Asked if she suspects her husband Ed, a lawyer and son of a prominent Virginia lawmaker, was murdered, Willey replied, “Most definitely.”
“I'm having someone with a forensics background look at this, and I intend to pursue this further, now that these questions have been raised,” she told WND, pointing to alleged discrepancies in the autopsy report.
Does she believe the Clintons were involved?
“I do have suspicions,” Willey said, “yes.”
Willey also asserts that after failing to appear at a September 5 court date, Hsu “boarded the California Zephyr, a passenger train that stops in Denver en route to Chicago. As his train rolled through Colorado, Hsu fell ill and Amtrak personnel called paramedics. Hospitalized for a few days, Hsu was taken into custody and finally, to jail. Meanwhile, a few Hsu acquaintances received explicit suicide notes, allegedly signed by Norman Hsu and mailed about the time he got sick.” In fact, The New York Times reported September 22 that according to Hsu's lawyer, James J. Brosnahan, Hsu “had taken an overdose of sleeping pills, which led to his hospitalization.” Further, according to an October 18 New York Daily News article, “Hsu's effort to kill himself is detailed in court papers obtained Wednesday by The News.
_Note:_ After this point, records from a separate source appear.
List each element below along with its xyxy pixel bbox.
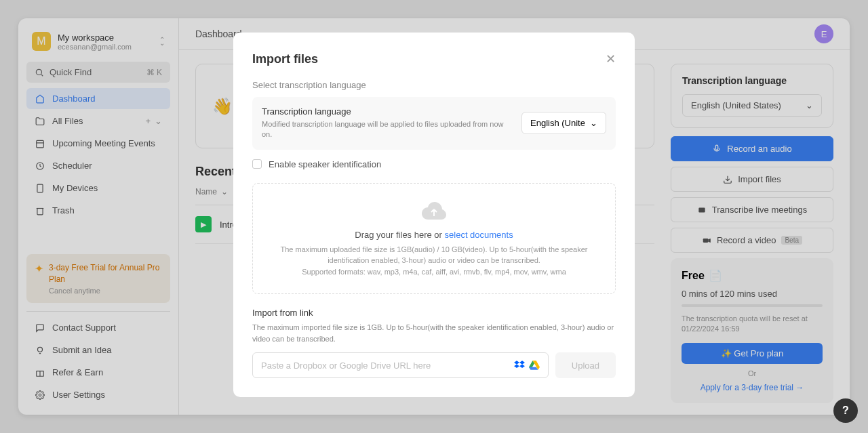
language-box: Transcription language Modified transcri… bbox=[252, 97, 616, 150]
url-placeholder: Paste a Dropbox or Google Drive URL here bbox=[261, 360, 514, 371]
close-icon[interactable]: ✕ bbox=[606, 51, 616, 66]
select-documents-link[interactable]: select documents bbox=[445, 230, 513, 240]
drop-desc-1: The maximum uploaded file size is 1GB(au… bbox=[280, 244, 588, 266]
modal-backdrop[interactable]: Import files ✕ Select transcription lang… bbox=[0, 0, 868, 433]
dropbox-icon[interactable] bbox=[514, 360, 525, 371]
lang-box-desc: Modified transcription language will be … bbox=[262, 119, 511, 140]
cloud-upload-icon bbox=[280, 200, 588, 222]
drop-desc-2: Supported formats: wav, mp3, m4a, caf, a… bbox=[280, 266, 588, 278]
dropzone[interactable]: Drag your files here or select documents… bbox=[252, 183, 616, 295]
import-link-desc: The maximum imported file size is 1GB. U… bbox=[252, 322, 616, 344]
google-drive-icon[interactable] bbox=[529, 360, 540, 371]
checkbox[interactable] bbox=[252, 159, 262, 169]
select-language-label: Select transcription language bbox=[252, 80, 616, 90]
drop-text: Drag your files here or select documents bbox=[280, 230, 588, 240]
url-input[interactable]: Paste a Dropbox or Google Drive URL here bbox=[252, 352, 549, 378]
speaker-checkbox-row[interactable]: Enable speaker identification bbox=[252, 159, 616, 169]
chevron-down-icon: ⌄ bbox=[590, 118, 597, 128]
modal-title: Import files bbox=[252, 52, 318, 66]
import-modal: Import files ✕ Select transcription lang… bbox=[233, 33, 635, 397]
help-fab[interactable]: ? bbox=[833, 398, 858, 423]
modal-language-select[interactable]: English (United … ⌄ bbox=[521, 112, 606, 134]
import-link-title: Import from link bbox=[252, 308, 616, 318]
lang-box-title: Transcription language bbox=[262, 106, 511, 117]
upload-button[interactable]: Upload bbox=[555, 352, 616, 378]
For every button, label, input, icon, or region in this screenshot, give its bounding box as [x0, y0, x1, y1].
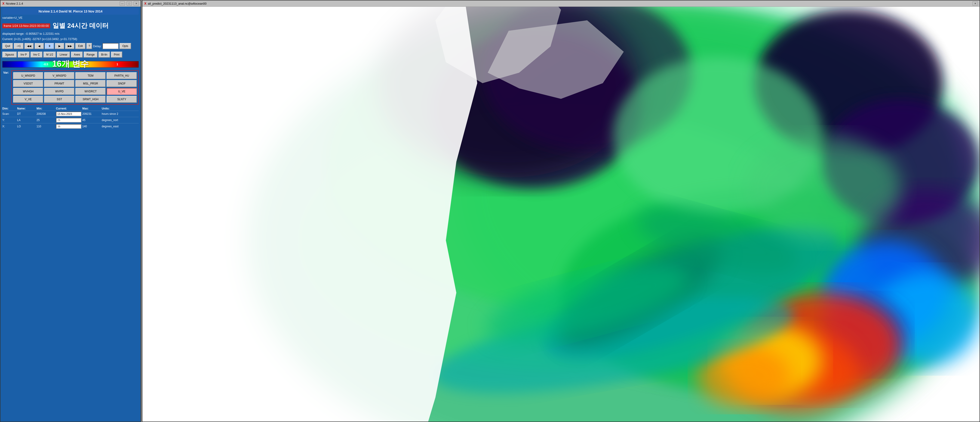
3gauss-button[interactable]: 3gauss [2, 52, 17, 58]
var-pramt[interactable]: PRAMT [44, 80, 75, 87]
viz-titlebar: X all_predict_20231113_anal.nc@a4locean0… [142, 0, 980, 7]
dim-scan-name: DT [17, 112, 36, 115]
range-button[interactable]: Range [84, 52, 97, 58]
inv-p-button[interactable]: Inv P [18, 52, 30, 58]
dim-x-units: degrees_east [102, 125, 139, 128]
forward-button[interactable]: ▶▶ [65, 43, 75, 49]
variables-grid: U_WNSPD V_WNSPD TEM PARTN_HU VSDST PRAMT… [13, 72, 137, 103]
colorbar-wrapper: -0.5 1 16개 변수 [2, 60, 139, 69]
inv-c-button[interactable]: Inv C [30, 52, 43, 58]
var-msl-prsr[interactable]: MSL_PRSR [75, 80, 106, 87]
var-sst[interactable]: SST [44, 96, 75, 103]
dim-col-units: Units: [102, 107, 139, 110]
var-v-ve[interactable]: V_VE [13, 96, 43, 103]
var-wvdrct[interactable]: WVDRCT [75, 88, 106, 95]
variables-section: U_WNSPD V_WNSPD TEM PARTN_HU VSDST PRAMT… [11, 70, 139, 105]
dim-scan-min: 209208 [37, 112, 55, 115]
dim-y-current[interactable] [56, 118, 81, 123]
viz-window-icon: X [144, 2, 146, 5]
quit-button[interactable]: Quit [2, 43, 13, 49]
play-button[interactable]: ▶ [55, 43, 64, 49]
help-button[interactable]: ? [86, 43, 92, 49]
dim-scan-units: hours since 2 [102, 112, 139, 115]
next1-button[interactable]: ->1 [14, 43, 24, 49]
dim-row-y: Y: LA 25 45 degrees_nort [2, 117, 139, 123]
viz-title: all_predict_20231113_anal.nc@a4locean00 [148, 2, 207, 5]
colorbar-label-right: 1 [116, 63, 118, 66]
dim-scan-current[interactable] [56, 112, 81, 116]
svg-marker-28 [142, 7, 477, 422]
dims-header: Dim: Name: Min: Current: Max: Units: [2, 107, 139, 111]
svg-point-22 [744, 136, 901, 240]
pause-button[interactable]: ⏸ [45, 43, 54, 49]
korean-title-1: 일별 24시간 데이터 [52, 21, 109, 30]
close-button[interactable]: ✕ [134, 2, 139, 6]
var-wvpd[interactable]: WVPD [44, 88, 75, 95]
colorbar: -0.5 1 [2, 61, 139, 67]
viz-window-controls: ✕ [973, 2, 978, 6]
var-wvhgh[interactable]: WVHGH [13, 88, 43, 95]
var-partn-hu[interactable]: PARTN_HU [107, 72, 137, 79]
ncview-titlebar: X Ncview 2.1.4 — □ ✕ [0, 0, 140, 7]
bi-lin-button[interactable]: Bi-lin [99, 52, 110, 58]
current-position: Current: (i=21, j=405) -32767 (x=110.349… [2, 37, 139, 41]
ncview-window-icon: X [2, 2, 5, 5]
dim-y-min: 25 [37, 118, 55, 122]
dim-col-min: Min: [37, 107, 55, 110]
axes-button[interactable]: Axes [71, 52, 83, 58]
dim-x-name: LO [17, 125, 36, 128]
dim-col-dim: Dim: [2, 107, 16, 110]
controls-row-2: 3gauss Inv P Inv C M 1/2 Linear Axes Ran… [2, 51, 139, 58]
viz-close-button[interactable]: ✕ [973, 2, 978, 6]
var-u-wnspd[interactable]: U_WNSPD [13, 72, 43, 79]
edit-button[interactable]: Edit [75, 43, 86, 49]
viz-content [142, 7, 980, 422]
dim-x-label: X: [2, 125, 16, 128]
variable-label: variable=U_VE [2, 16, 139, 20]
linear-button[interactable]: Linear [57, 52, 70, 58]
frame-info: frame 1/24 13-Nov-2023 00:00:00 [2, 23, 50, 28]
dim-x-min: 110 [37, 125, 55, 128]
var-v-wnspd[interactable]: V_WNSPD [44, 72, 75, 79]
m-half-button[interactable]: M 1/2 [43, 52, 56, 58]
dim-row-x: X: LO 110 140 degrees_east [2, 123, 139, 129]
dim-col-name: Name: [17, 107, 36, 110]
dim-row-scan: Scan: DT 209208 209231 hours since 2 [2, 111, 139, 117]
var-srwt-hgh[interactable]: SRWT_HGH [75, 96, 106, 103]
colorbar-label-left: -0.5 [43, 63, 48, 66]
ncview-content: Ncview 2.1.4 David W. Pierce 13 Nov 2014… [0, 7, 140, 422]
dim-y-max: 45 [82, 118, 101, 122]
dim-x-max: 140 [82, 125, 101, 128]
dim-x-current[interactable] [56, 124, 81, 129]
dims-section: Dim: Name: Min: Current: Max: Units: Sca… [2, 107, 139, 129]
print-button[interactable]: Print [111, 52, 122, 58]
controls-row-1: Quit ->1 ◀◀ ◀ ⏸ ▶ ▶▶ Edit ? Delay: Opts [2, 42, 139, 50]
dim-col-max: Max: [82, 107, 101, 110]
var-vsdst[interactable]: VSDST [13, 80, 43, 87]
delay-input[interactable] [102, 43, 119, 49]
window-controls: — □ ✕ [120, 2, 139, 6]
minimize-button[interactable]: — [120, 2, 125, 6]
var-section-wrapper: Var: U_WNSPD V_WNSPD TEM PARTN_HU VSDST … [2, 70, 139, 105]
prev-button[interactable]: ◀ [35, 43, 44, 49]
var-snof[interactable]: SNOF [107, 80, 137, 87]
dim-col-current: Current: [56, 107, 81, 110]
ncview-title: Ncview 2.1.4 [6, 2, 23, 5]
rewind-button[interactable]: ◀◀ [24, 43, 34, 49]
var-slnty[interactable]: SLNTY [107, 96, 137, 103]
maximize-button[interactable]: □ [127, 2, 132, 6]
ncview-window: X Ncview 2.1.4 — □ ✕ Ncview 2.1.4 David … [0, 0, 141, 422]
var-section-label: Var: [2, 70, 10, 75]
opts-button[interactable]: Opts [119, 43, 131, 49]
ocean-visualization [142, 7, 980, 422]
displayed-range: displayed range: -0.905827 to 1.22331 m/… [2, 32, 139, 36]
ncview-header: Ncview 2.1.4 David W. Pierce 13 Nov 2014 [2, 8, 139, 14]
dim-scan-label: Scan: [2, 112, 16, 115]
var-u-ve[interactable]: U_VE [107, 88, 137, 95]
dim-y-label: Y: [2, 118, 16, 122]
var-tem[interactable]: TEM [75, 72, 106, 79]
dim-y-name: LA [17, 118, 36, 122]
viz-window: X all_predict_20231113_anal.nc@a4locean0… [142, 0, 980, 422]
delay-label: Delay: [93, 44, 102, 48]
dim-y-units: degrees_nort [102, 118, 139, 122]
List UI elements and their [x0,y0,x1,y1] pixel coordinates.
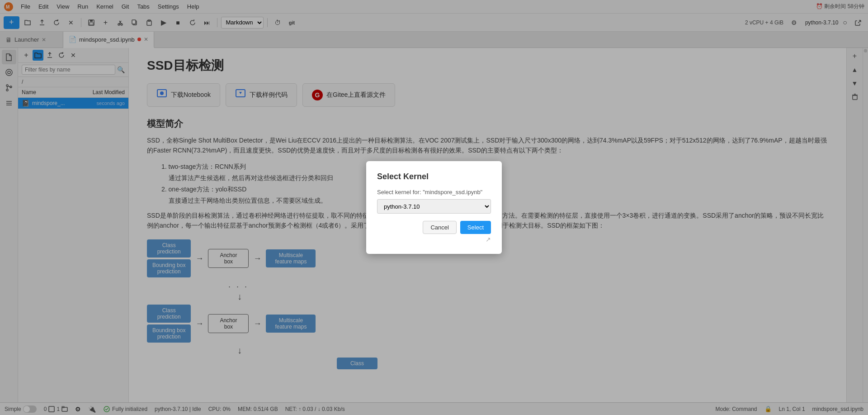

The 'excessive number of over-the-counter pills' eventually led Hsu's kidneys to fail and induced severe delirium.” Willey goes on to claim that the “questions” surrounding Hsu's suicide attempt “echo -- precisely -- the many lingering concerns about the Clinton's fundraising irregularities, 'irregularities' that may well have involved my husband and even his death.” From Page 240:
Hsu boarded the California Zephyr, a passenger train that stops in Denver en route to Chicago. As his train rolled through Colorado, Hsu fell ill and Amtrak personnel called paramedics. Hospitalized for a few days, Hsu was taken into custody and finally, to jail. Meanwhile, a few Hsu acquaintances received explicit suicide notes, allegedly signed by Norman Hsu and mailed about the time he got sick. A few days later, since Hsu had forfeited a measly $2 million bail just a week earlier, the Colorado prosecutor asked for $50 million bail saying, “It seems like Monopoly money at this point.” The judge set bail at $5 million.
In an effort to distance herself from Hsu's tangled web, Hillary pledged to return $850,000 of Hsu's donations. However, a campaign spokesman said the individual contributors could make new donations. “We will accept their contributions and ask them to confirm for our records that they are from their own personal fund,” Howard Wolfson wrote in an e-mail.
But the Clintons' possible involvement doesn't end there. Many questions remain regarding Hillary's fundraising efforts. Did Hsu break laws to raise more than a million dollars for Hillary and other Democrats? What did Hillary or her staff know about his activities and when did they know it? How did Hsu finance the $2 million bail that he forfeited? And did he really intend to commit suicide?
The questions don't surprise me. They echo -- precisely -- the many lingering concerns about the Clinton's fundraising irregularities, “irregularities” that may well have involved my husband and even his death.